A recente tomada de decisão do Instituto Nacional de Estatística (INE) de não incluir nos Censos de 2021 uma pergunta sobre a origem étnico-racial da população, além de não fazer sentido, é reveladora de uma tendência cada vez mais dominante na sociedade portuguesa da tomada de decisões fundadas em preconceitos e no politicamente correto e não no seu mérito próprio.

Decidindo contra a recomendação do Grupo de Trabalho e da própria ONU, o presidente do INE apresentou três razões de fundo para a decisão de excluir a pergunta do próximo estudo sobre a população em Portugal: por um lado, ao fazê-lo, corria-se o risco de institucionalizar as categorias étnico-raciais e legitimar a classificação das pessoas. Por outro lado, o trabalho de preparação da inserção da questão deveria ter começado há mais tempo, como sucedeu noutros países. Em terceiro lugar, o facto de a questão ser facultativa geraria incertezas.

A segunda e a terceira razões apontadas não são lógicas nem dignificantes. Estarmos atrasados, apesar de muito português, devia ser uma causa de embaraço e não uma justificação aceitável para uma decisão irracional. Ser facultativo, gerar incertezas, ainda que se compreendesse, é de fácil solução: torne-se obrigatório.
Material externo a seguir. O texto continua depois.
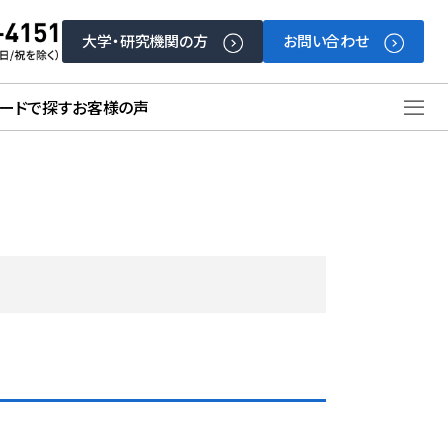
大学・研究機関の方
お問い合わせ
ードで探す
お客様の声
A primeira razão invocada, a do risco da institucionalização de categorias étnico-raciais, é na verdade mais do que um risco, mas de uma coisa diferente. É a confirmação da institucionalização do preconceito e do nosso atraso. A frase de Voltaire de que o preconceito é a opinião sem conhecimento, não podia estar mais apropriada. Levada ao extremo, levaria a prescindirmos também de informação sobre a idade da população para não estigmatizar os idosos. Ou sobre o género. Ou até sobre o local de residência. Levaria a acabar com os Censos.

De acordo com o site do próprio INE, os Censos servem para obter uma “fotografia” dos indivíduos e das suas condições de habitabilidade. A disponibilidade destes dados permite-nos saber “Quantos somos? Como somos? Onde vivemos? Como vivemos?”, possibilitando melhores tomadas de decisão sobre o número de escolas, creches, lares de idosos que são necessários em cada região; onde se devem construir vias de comunicação, hospitais e outras infraestruturas; como distribuir os fundos pelas câmaras municipais, entre outros.
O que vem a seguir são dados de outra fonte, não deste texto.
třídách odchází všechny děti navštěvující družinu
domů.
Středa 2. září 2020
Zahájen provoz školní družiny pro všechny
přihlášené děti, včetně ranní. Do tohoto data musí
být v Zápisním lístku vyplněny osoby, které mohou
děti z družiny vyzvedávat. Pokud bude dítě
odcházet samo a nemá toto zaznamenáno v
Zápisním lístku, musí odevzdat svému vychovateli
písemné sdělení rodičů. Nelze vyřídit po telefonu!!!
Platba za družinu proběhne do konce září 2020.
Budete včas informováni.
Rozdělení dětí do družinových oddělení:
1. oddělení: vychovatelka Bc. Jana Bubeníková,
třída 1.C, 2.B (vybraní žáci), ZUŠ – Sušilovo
A conveniência na disponibilidade de dados sobre a origem étnico-racial da população foi evidente noutros países mais desenvolvidos e até com uma multiculturalidade mais forte. Trata-se de informação que, entre outras utilidades, é indispensável ao desenvolvimento de políticas de integração social de determinadas comunidades, ao combate à discriminação racial, e até de um ponto de vista científico, permitiria estudar se determinadas doenças ou fatores ambientais afetam mais camadas da população de determinada ou determinadas origens étnico-raciais e investigar as razões. No entanto, o INE prefere não saber.